During and after the American Civil War, New Brunswick became increasingly fearful of the military threat posed by the United States. Events such as the Trent affair and the Chesapeake incident fuelled such fears during the war. The Fenians, a group of mainly ex-Civil War soldiers who were sympathetic to the cause of Irish independence, also proved disconcerting, and newspapers provided frequent updates of Fenian movements along the border with the United States. In April, 1866, Fenians launched a raid on New Brunswick.

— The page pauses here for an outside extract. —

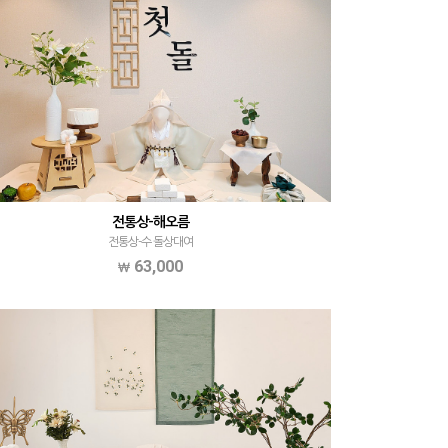
전통상-해오름
전통상-수 돌상대여
63,000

Gordon's Push for Union, 1863

In 1863, Governor Gordon decided to pursue the idea of Maritime Union. There is still debate as to why Gordon wanted to unite New Brunswick, Prince Edward Island and Nova Scotia into a single province. The military and economic security of the region was an important factor, as was Britain's desire for some sort of union in British North America. There was also historical precedent: Prince Edward Island and New Brunswick had once been administered as parts of Nova Scotia, until 1769 and 1784 respectively. Some historians cite Gordon's own ambition as another factor, noting that he envisioned himself as the natural choice for governor of the united Maritime colonies. Gordon sent an invitation to Nova Scotia and Prince Edward Island for a conference to discuss the matter. Legislatures in all three provinces passed motions supporting the idea.

Gordon's initiative for Maritime Union was quickly overshadowed by a more ambitious project. In the wake of the collapse of the government of United Canada, a coalition had been formed to study possible reforms. This coalition heard of the proposed Maritime Union meeting, and asked if representatives from Canada could attend in order to discuss the possibility of a union between all of British North America. The Maritime colonies agreed, hastily organizing a meeting to take place at Charlottetown that September.

The Canadian Visit, Summer 1864

Earlier that year, a tour of the Maritime colonies by politicians and journalists had been organized, intended to allow Canadians and Maritimers to get acquainted. This visit, led by D'Arcy McGee, took place during the late summer of 1864. McGee and about one hundred other Canadians toured the Maritime colonies, attending a variety of receptions, dinners and other events. The tour made its first stop in New Brunswick, where they were greeted at Saint John by a crowd of 15,000 people, including a military band and revellers singing French folk songs. The mood of the visit was convivial, and the newspapers reported Tilley's enthusiastic clasping of hands with a Canadian visitor as a symbol of unity. The Saint John Morning Telegraph carried an account of a particularly enjoyable afternoon boat trip to Fredericton, where a reception and dinner were held for the Canadians. There, Samuel Tilley and D'Arcy McGee spoke in favour of union -- the latter to "rapturous applause."

Although not organized expressly to promote Confederation, this visit did much to break down any suspicions either group might have had about the other, and created an atmosphere of goodwill that carried over to the meeting at Charlottetown.

The Charlottetown Conference, September 1864

On September 1, 1864, the Charlottetown Conference was convened to formally discuss the idea of union. From Gordon's original plan for a small group of Maritime governors and premiers, the conference had grown to include more than thirty delegates. Gordon had selected the delegation from New Brunswick: Premier Tilley, former Premier John Hamilton Gray, Attorney-General John Mercer Johnson, Upper House Reform Leader William Steeves, and Opposition Member Edward Chandler. Notably absent from the delegation were spokesmen for two of New Brunswick's largest minorities, Acadians and Irish Catholics, despite the fact that both groups had elected representatives in the New Brunswick legislature.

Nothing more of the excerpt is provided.